Capítulo 07 – Batalha no Lago das Névoas.
As montanhas que cercavam o Lago das Névoas tremiam sob o som distante de tambores de guerra. A bruma espessa que pairava sobre as águas profundas escondia, como um manto sombrio, as presenças espirituais que se moviam como fantasmas entre as rochas e arbustos.
O Lago das Névoas era mais que um local de cultivo de ervas raras. Era um nó de Qi natural, um veio espiritual que alimentava toda a região do Clã Baek. Perdê-lo significava deixar a seita vulnerável, tanto em recursos quanto em honra. E agora, o Clã Yan havia cravado suas bandeiras nas margens, como se os céus lhes tivessem concedido tal direito.
Ancião Baek Woon observava do alto de uma colina. Seu manto escuro balançava com o vento, e os olhos estreitos analisavam cada movimento inimigo. Ao seu lado, dois outros anciãos de cultivo inferior esperavam em silêncio por ordens. Apesar da pose firme, Woon apertava os punhos. Ele era apenas um Guerreiro Marcial no auge. E ali, na linha de frente do Clã Yan, estava o motivo de sua inquietação.
— Yan Xian…
O nome escapou como um sussurro venenoso. Yan Xian era o mais velho do Clã Yan. Seu cultivo havia atravessado a barreira que poucos ousavam sequer imaginar. Um Mestre Marcial. A diferença entre eles era como a de um lago para um oceano.
A simples presença espiritual que emanava do velho oponente fazia as árvores ao redor vergarem ligeiramente, e até os mais fortes entre os soldados do Clã Baek sentiam um aperto invisível no peito.
— Isso é… sufocante…— murmurou um dos anciãos, recuando meio passo.
Baek Woon não respondeu.
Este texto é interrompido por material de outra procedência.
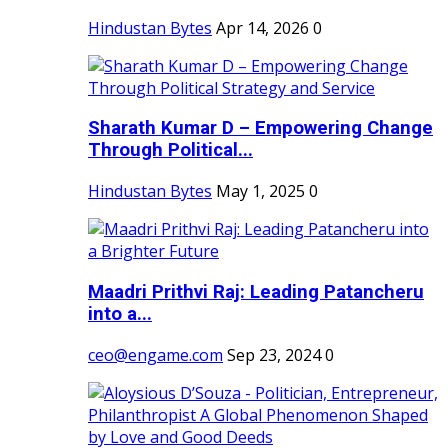
Hindustan Bytes
Apr 14, 2026
0
Sharath Kumar D – Empowering Change
Through Political...
Hindustan Bytes
May 1, 2025
0
Maadri Prithvi Raj: Leading Patancheru
into a...
ceo@engame.com
Sep 23, 2024
0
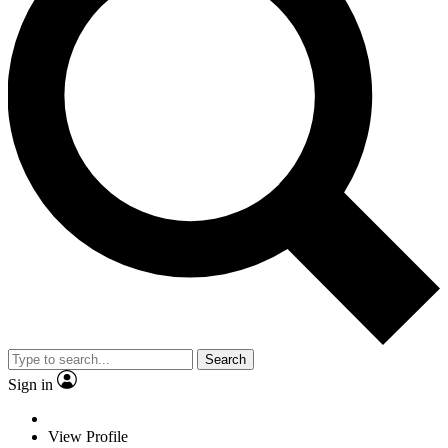
Search
Sign in
View Profile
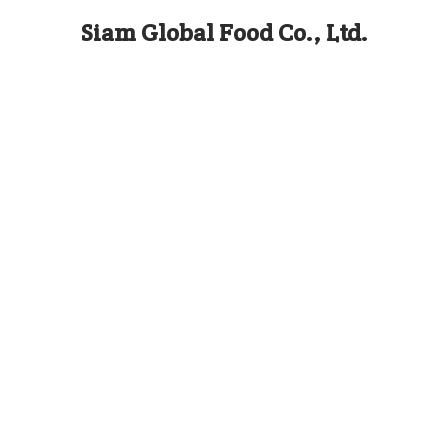
Siam Global Food Co., Ltd.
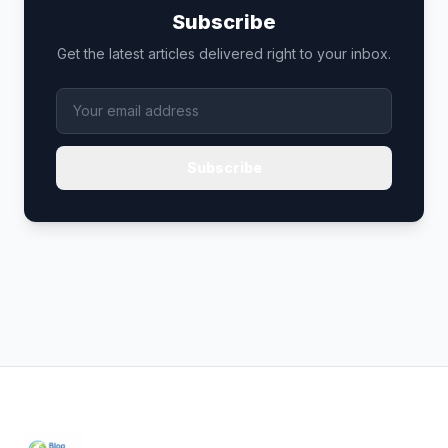
Subscribe
Get the latest articles delivered right to your inbox.
Subscribe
Seus olhos estavam fixos também em outra figura, uma mais jovem, mas quase tão ameaçadora quanto.
Ancião Yan Wu Heng. Guerreiro Marcial no auge. Conhecido por sua crueldade e por ter queimado aldeias inteiras em nome da supremacia do Clã Yan. Seus olhos eram frios como gelo e seus movimentos, calculados como os de uma serpente venenosa prestes a atacar.
A atmosfera no campo era densa. Silêncios longos, interrompidos apenas pelo som da brisa cortando as folhas e os tambores rufando ao longe. O ataque teria que começar logo.
Baek Woon ergueu o braço.
— Comecem o cerco. Que os céus estejam conosco.
No instante seguinte, o chão tremeu sob o avanço das tropas. Os primeiros esquadrões se moveram pelos flancos, tentando contornar as margens e isolar os pontos de apoio inimigos. Mas o Clã Yan estava preparado.
— Eles sabiam…— disse Baek Jin, oculto entre as sombras de uma encosta.
O Pelotão da Lâmina Violeta havia sido posicionado como unidade de apoio, encarregado de explorar as brechas deixadas pelos defensores e eliminar alvos-chave. Mas algo estava errado. Havia emboscadas montadas. Batedores do Clã Yan surgiram de locais improváveis, bloqueando avanços e repelindo investidas.
Baek Jin manteve-se calado, analisando tudo.
— “Eles não estão apenas defendendo… Estão nos testando. Estudando nossos movimentos”.
As pupilas de Baek Jin, negras como ébano polido, brilharam por um instante.
A pressão espiritual de Yan Xian chegou até ele. Mesmo distante do centro da batalha, sentia-se como se uma montanha estivesse sendo colocada sobre suas costas. Era como se o mundo inteiro se curvasse ao redor daquele homem.
— Então este é o poder de um Mestre Marcial…
E, no entanto, Baek Jin não recuou. Ele era apenas um servo, sim. Mas também era alguém que havia reencarnado com o conhecimento de centenas de novels de cultivo, com experiências de batalhas míticas em sua alma. E agora, naquele corpo velho que se rejuvenescera com o tempo e a vontade, ele se preparava para ascender.
Ao lado, Dae Won se aproximou.
— Jin! Prepare os homens! Vamos abrir caminho por entre os batedores e causar uma ruptura no cerco!
O velho cultivador apenas assentiu. E como um trovão silencioso, ele se moveu entre as sombras da guerra.
A batalha começara. E o sangue começaria a banhar o Lago das Névoas mais uma vez.
…
As nuvens densas que pairavam sobre o Lago das Névoas não eram apenas névoas naturais. Cada fio de Qi que se agitava no ar carregava o peso da morte e do destino. O céu parecia em luto, envolto por nuvens pesadas e acinzentadas que se misturavam com a fumaça das tochas e fogueiras que delimitavam as trincheiras improvisadas do Clã Baek. O cheiro de sangue já era parte do ar.
Baek Jin caminhava em silêncio entre os corpos feridos e os olhos desesperados. Sua expressão era calma, mas seus pensamentos giravam como furacões. Em sua mente, as palavras de Baek Mu-Hwan ecoavam: “Nem toda guerra é vencida pela espada… mas sem ela, nenhuma batalha começa.”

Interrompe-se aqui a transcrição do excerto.